I am looking at the wesspur spur climbing kits to learn how to climb. any thoughts??


----------



## Chronic1 (Jan 20, 2006)

First, get yourself a good quality saddle. I use the master two. Then get 150 foot of climbing line....I just purchased the new one...what's it called.....24 strand fire or spark......something like that,

Buy two or three double locking caribeeners, I like the Kong grenade gates myself. Sherrill has all this good stuff, my vermeer dealer stocks it.

OK, "the tree climbers companion" book, excellent reference for climbing. I use the split tail method, they say you should master the one used most here in the uSA first.

stand next to a tree, tie into a low branch, start tying a blakes hitch, with stopper knot.....get a feel for the saddle.


----------



## Chronic1 (Jan 20, 2006)

I used wesspur once, although they were nice people, I find sherrill has more industry knowledge and the web site is much better. I'm not sure what you mean by"wesspur climbing kit".

I have a BS degree in Forestry/plant sciences from a top forestry school. Learn all you can about dendrology, plant sciences.

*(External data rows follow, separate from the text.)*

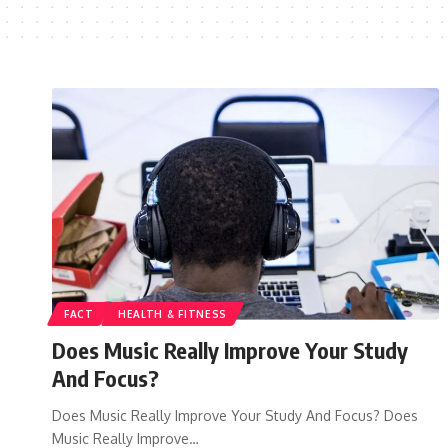
FACT
HEALTH & FITNESS
Does Music Really Improve Your Study
And Focus?
Does Music Really Improve Your Study And Focus? Does
Music Really Improve…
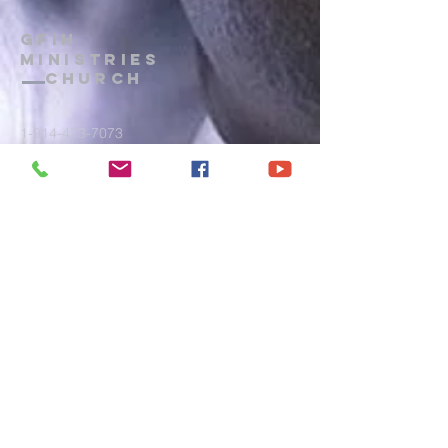
GFIH
MINISTRIES
Church
1-914-473-7073
gfihministries@gmail.com
P.O. Box 172
, Mount Vernon, New
York, 10552
PRAYER LINE
: Wednesdays, 8 p.m.
- 9 p.m.
CALL IN:
(914) 371-7044
Terms of Use
|
Privacy
|
Admin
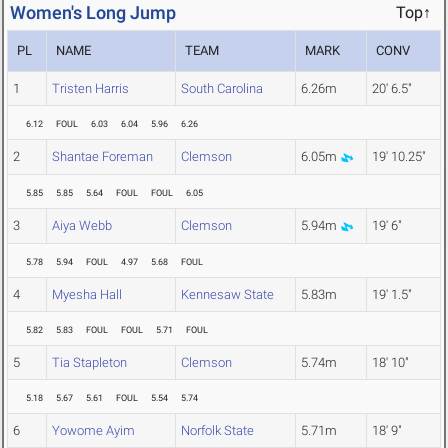
Women's Long Jump
Top↑
PL
NAME
TEAM
MARK
CONV
1
Tristen Harris
South Carolina
6.26m
20' 6.5"
6.12
FOUL
6.03
6.04
5.96
6.26
2
Shantae Foreman
Clemson
6.05m
19' 10.25"
5.85
5.85
5.64
FOUL
FOUL
6.05
3
Aiya Webb
Clemson
5.94m
19' 6"
5.78
5.94
FOUL
4.97
5.68
FOUL
4
Myesha Hall
Kennesaw State
5.83m
19' 1.5"
5.82
5.83
FOUL
FOUL
5.71
FOUL
5
Tia Stapleton
Clemson
5.74m
18' 10"
5.18
5.67
5.61
FOUL
5.54
5.74
6
Yowome Ayim
Norfolk State
5.71m
18' 9"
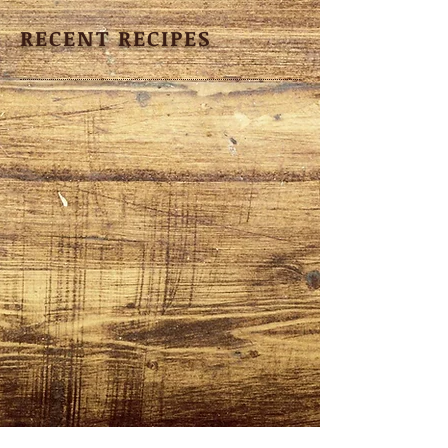
RECENT RECIPES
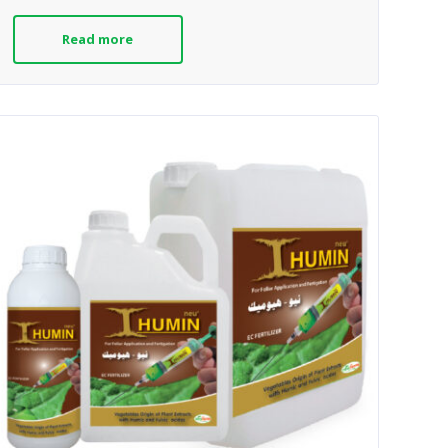
Read more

I was shown how to climb by old school guys who didn't practice safety standards. I started 'cause it was the only job I could find. I supervised 15 asplundh crews after college fffor philadelphia electric, working for a scum sucking consulting firm who wil go unnamed but is still out there and well known.


----------



## Chronic1 (Jan 20, 2006)

anywho....that was 1990. Did computersin Denver when the industry was hot, made much cash, blew much more. LOL. computers tanked, went back to trees. Started my own corp, no employees. 

I love climbing, the technique, skill and rigors. I love looking at a well trimmed tree. I'm always looking for new advaces, technology to make my job safer and me more productive.

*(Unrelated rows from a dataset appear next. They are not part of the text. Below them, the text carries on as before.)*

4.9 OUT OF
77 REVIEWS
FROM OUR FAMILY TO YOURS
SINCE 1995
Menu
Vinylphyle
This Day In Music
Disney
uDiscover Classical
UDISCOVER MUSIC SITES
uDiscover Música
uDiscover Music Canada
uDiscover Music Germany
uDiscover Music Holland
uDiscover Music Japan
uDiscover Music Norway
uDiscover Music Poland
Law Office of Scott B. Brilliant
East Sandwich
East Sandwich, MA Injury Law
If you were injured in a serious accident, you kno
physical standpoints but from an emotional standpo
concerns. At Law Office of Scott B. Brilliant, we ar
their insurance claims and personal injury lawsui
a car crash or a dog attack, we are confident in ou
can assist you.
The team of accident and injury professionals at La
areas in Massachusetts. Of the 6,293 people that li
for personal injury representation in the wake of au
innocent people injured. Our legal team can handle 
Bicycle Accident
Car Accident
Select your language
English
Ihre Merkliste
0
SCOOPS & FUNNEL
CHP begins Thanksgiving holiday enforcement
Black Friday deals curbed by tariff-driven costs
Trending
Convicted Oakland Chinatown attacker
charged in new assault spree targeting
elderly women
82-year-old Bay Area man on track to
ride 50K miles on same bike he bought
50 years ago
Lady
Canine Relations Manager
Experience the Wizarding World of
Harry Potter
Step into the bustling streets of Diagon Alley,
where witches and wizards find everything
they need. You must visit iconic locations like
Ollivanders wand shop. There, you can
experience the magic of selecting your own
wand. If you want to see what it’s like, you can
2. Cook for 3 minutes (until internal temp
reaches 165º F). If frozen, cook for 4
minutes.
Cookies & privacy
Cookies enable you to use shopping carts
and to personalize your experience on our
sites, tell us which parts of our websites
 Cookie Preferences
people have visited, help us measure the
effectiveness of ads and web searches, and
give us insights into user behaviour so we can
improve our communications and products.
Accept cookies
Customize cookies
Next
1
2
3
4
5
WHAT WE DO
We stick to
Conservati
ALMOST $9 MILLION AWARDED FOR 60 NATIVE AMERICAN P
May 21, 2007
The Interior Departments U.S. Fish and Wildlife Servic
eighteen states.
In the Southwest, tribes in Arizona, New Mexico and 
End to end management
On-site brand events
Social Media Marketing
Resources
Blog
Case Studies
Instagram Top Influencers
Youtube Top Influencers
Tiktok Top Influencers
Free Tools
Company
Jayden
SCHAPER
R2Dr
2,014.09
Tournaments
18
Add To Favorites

This year I discovered the Pantin, how I ever got along without it I'll never know.


----------



## Chronic1 (Jan 20, 2006)

Sorry off topic. You need..
(or shoud I say what I use....)
-Steel core work positioning lanyard with a camming device (SP)
150 climbers line (spark)
caribeeners(kong grenade gate)
Helmet-petzl of course
saddle
I use Silky saws, friggin things will cut your arm off if you're not careful'
a couple of loop slings and those easy open caribeeners for redirects
I use Stihl saws exclusively
Vermeer chipper also
safety glasses and ear plugs
spikes gecko
chaps
steel toe boots
forestry helmet

Learn the blakes hitch


----------



## fmueller (Jan 20, 2006)

[.
-Get that tree book everyone talks about, I have it...it's awesome. Can't remember the name...lol.
- You mean "Tree Climbers Companion"?


----------



## Chronic1 (Jan 20, 2006)

Yes, much brain cell damage in younger days.


----------



## Crazy Canuck (Jan 20, 2006)

Judging by your user name I assume its still going on.


----------



## Crazy Canuck (Jan 20, 2006)

Find some one who is experienced and capable to teach you.

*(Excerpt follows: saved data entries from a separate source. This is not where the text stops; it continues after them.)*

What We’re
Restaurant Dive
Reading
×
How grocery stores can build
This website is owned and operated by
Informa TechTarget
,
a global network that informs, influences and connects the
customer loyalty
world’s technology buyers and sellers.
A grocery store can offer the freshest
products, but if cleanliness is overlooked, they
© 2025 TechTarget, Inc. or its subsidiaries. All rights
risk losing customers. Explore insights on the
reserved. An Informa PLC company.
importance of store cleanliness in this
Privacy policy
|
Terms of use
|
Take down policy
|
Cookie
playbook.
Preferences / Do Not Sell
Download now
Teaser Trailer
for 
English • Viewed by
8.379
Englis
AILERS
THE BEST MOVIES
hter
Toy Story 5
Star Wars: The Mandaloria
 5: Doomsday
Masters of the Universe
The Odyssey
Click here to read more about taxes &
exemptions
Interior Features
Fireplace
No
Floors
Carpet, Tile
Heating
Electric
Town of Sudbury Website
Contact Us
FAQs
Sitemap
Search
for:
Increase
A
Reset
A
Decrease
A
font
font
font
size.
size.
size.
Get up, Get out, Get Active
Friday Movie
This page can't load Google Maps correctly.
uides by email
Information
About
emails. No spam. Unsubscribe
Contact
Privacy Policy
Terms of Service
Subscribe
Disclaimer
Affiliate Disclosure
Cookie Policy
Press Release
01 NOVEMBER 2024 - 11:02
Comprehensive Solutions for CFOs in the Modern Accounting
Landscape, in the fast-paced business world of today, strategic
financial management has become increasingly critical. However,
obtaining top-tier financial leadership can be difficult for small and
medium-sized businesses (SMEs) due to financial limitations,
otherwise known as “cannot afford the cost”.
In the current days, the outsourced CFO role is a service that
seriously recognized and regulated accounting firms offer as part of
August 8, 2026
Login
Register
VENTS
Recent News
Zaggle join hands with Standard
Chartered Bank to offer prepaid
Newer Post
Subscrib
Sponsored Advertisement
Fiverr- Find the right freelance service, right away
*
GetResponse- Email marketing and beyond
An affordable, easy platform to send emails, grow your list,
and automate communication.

Drag brush, be safe and learn as much as you can. Show initiative and desire. Start out low and slow. Don't buy spikes, learn to climb without them.


----------



## palmersfirewood (Jan 21, 2006)

Why no spikes?

Wesspur sells a spur climbing kit with spikes, saddle, flipline, bag, and carabiner


----------



## Koa Man (Jan 21, 2006)

Nothing wrong with spikes on removals, but avoid using them on trims, except almost all of us that trim palms will use spikes for that. No other practical and cost effective way to climb them without it.


----------



## Redbull (Jan 21, 2006)

I would highly recommend you leave the spikes alone until you are able to move throughout the tree, inside and out, top to bottom, and all the way to the tips. If you can't do this without spikes, you risk being banished to removals only or being considered a hack. Or you can always hire a climber.
A lot of the answers to your questions will differ depending on what level of service you want to provide. Be professional, be courteous, be knowledgable, and have fun.


----------



## PTS (Jan 21, 2006)

I'm with redbull

When I started my company we seemed to do a lot of trims and very little removal. This worked well because it gave us time to grow as a company. You may find yourself in the same situation and a spur climbing kit is something that you can get later if you need it. Learn how to do trims off of a rope. I think Sherrill has a climbing kit for rope climbing. Check with them. If I remember it correctly that would be a great starter.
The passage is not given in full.